For anyone who believes in an omniscient god, this idea was and is nothing new. Religious leaders (and political ones, when it suits them) have spent millennia peddling it. Of course someone is watching you at all times, and of course that affects how you behave. That’s what god does, in between allowing wars and famines and natural disasters to happen because he moves in mysterious ways. He knows if you shoplift sweets from wherever people shoplift sweets now Woolworths has gone, and he judges you accordingly. Because of this, goes the theory, you don’t shoplift.
But now god has had to take a backseat, on the omniscience front at least, to Google. Actually, the Internet giant probably has more money than god too, though perhaps less than some of his churches. Google’s new privacy policy, announced this week to much suspicious cancelling of accounts and threats from the EU for breaching data protection laws, has revealed just how much of our lives Google now surveys. Even the most ardent visitor to the confessional might have forgotten to mention a couple of videos they watched on Youtube. Or if they did mention it, they wouldn’t necessarily think to explain the search terms they had been using to get there. But Google sees and it remembers. And now it also shares this information across more than sixty of its services.
How you feel about this depends on how private you are. It has nothing to do with your morals, in spite of what the ‘if you aren’t doing anything wrong, why would you care if you’re filmed on CCTV ten times a day’ brigade would have you believe. I live a life of such girl-scoutishness that only the occasional bout of knitting makes my day exciting. I’m not particularly secretive. But I dislike intensely the idea of being filmed or watched or traced without my knowledge and consent.
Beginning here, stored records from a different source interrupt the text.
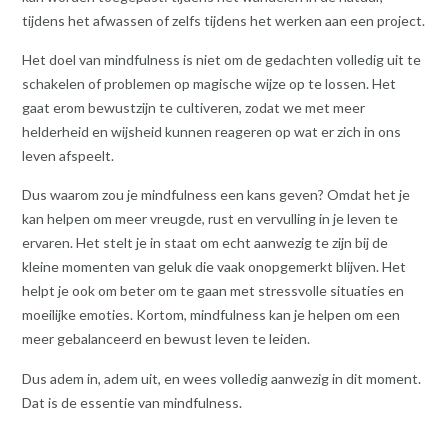
tijdens het afwassen of zelfs tijdens het werken aan een project.
Het doel van mindfulness is niet om de gedachten volledig uit te
schakelen of problemen op magische wijze op te lossen. Het
gaat erom bewustzijn te cultiveren, zodat we met meer
helderheid en wijsheid kunnen reageren op wat er zich in ons
leven afspeelt.
Dus waarom zou je mindfulness een kans geven? Omdat het je
kan helpen om meer vreugde, rust en vervulling in je leven te
ervaren. Het stelt je in staat om echt aanwezig te zijn bij de
kleine momenten van geluk die vaak onopgemerkt blijven. Het
helpt je ook om beter om te gaan met stressvolle situaties en
moeilijke emoties. Kortom, mindfulness kan je helpen om een
meer gebalanceerd en bewust leven te leiden.
Dus adem in, adem uit, en wees volledig aanwezig in dit moment.
Dat is de essentie van mindfulness.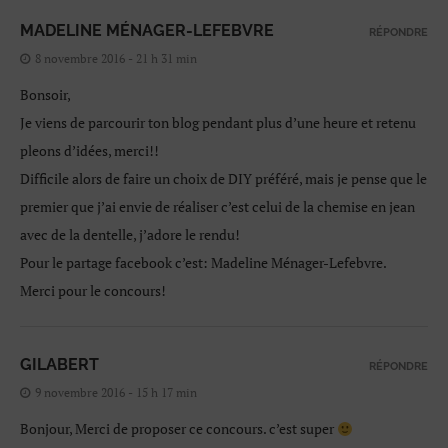
MADELINE MÉNAGER-LEFEBVRE
RÉPONDRE
8 novembre 2016 - 21 h 31 min
Bonsoir,
Je viens de parcourir ton blog pendant plus d’une heure et retenu
pleons d’idées, merci!!
Difficile alors de faire un choix de DIY préféré, mais je pense que le
premier que j’ai envie de réaliser c’est celui de la chemise en jean
avec de la dentelle, j’adore le rendu!
Pour le partage facebook c’est: Madeline Ménager-Lefebvre.
Merci pour le concours!
GILABERT
RÉPONDRE
9 novembre 2016 - 15 h 17 min
Bonjour, Merci de proposer ce concours. c’est super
For me, the excitement of being able to see anywhere in the world on Street View is far outweighed by the creepiness of knowing that everyone else can look at my home on it. Actually, they can’t, because I wisely don’t live at ground level. But the point remains. There’s a house not far from mine which used to have armed policemen standing outside it, on the pavement. By armed, I mean with guns, rather than truncheons. Intrigued by this, my boyfriend came home and Googled the address. It had virtually no web presence at all, but it still took him less than a minute to solve the puzzle: it was the home address of the ambassador of a middle-eastern country, information which was obviously sensitive. But since the couple a few doors up had divorced, and value of their house had been contested because of the risk of the ambassador’s house being attacked, there it was on Google.
And while most of us don’t live such risky lives as the ambassador in question, we still may not be comfortable with the idea that anyone can find out where we live in a matter of moments. Then look at our back gardens from above, and at our doors and windows from the front. This level of observation extends past Bentham into god-territory: at least it was only the Panopticon’s inhabitants who were watched with such vigour. Their visitors could go home, unsurveilled.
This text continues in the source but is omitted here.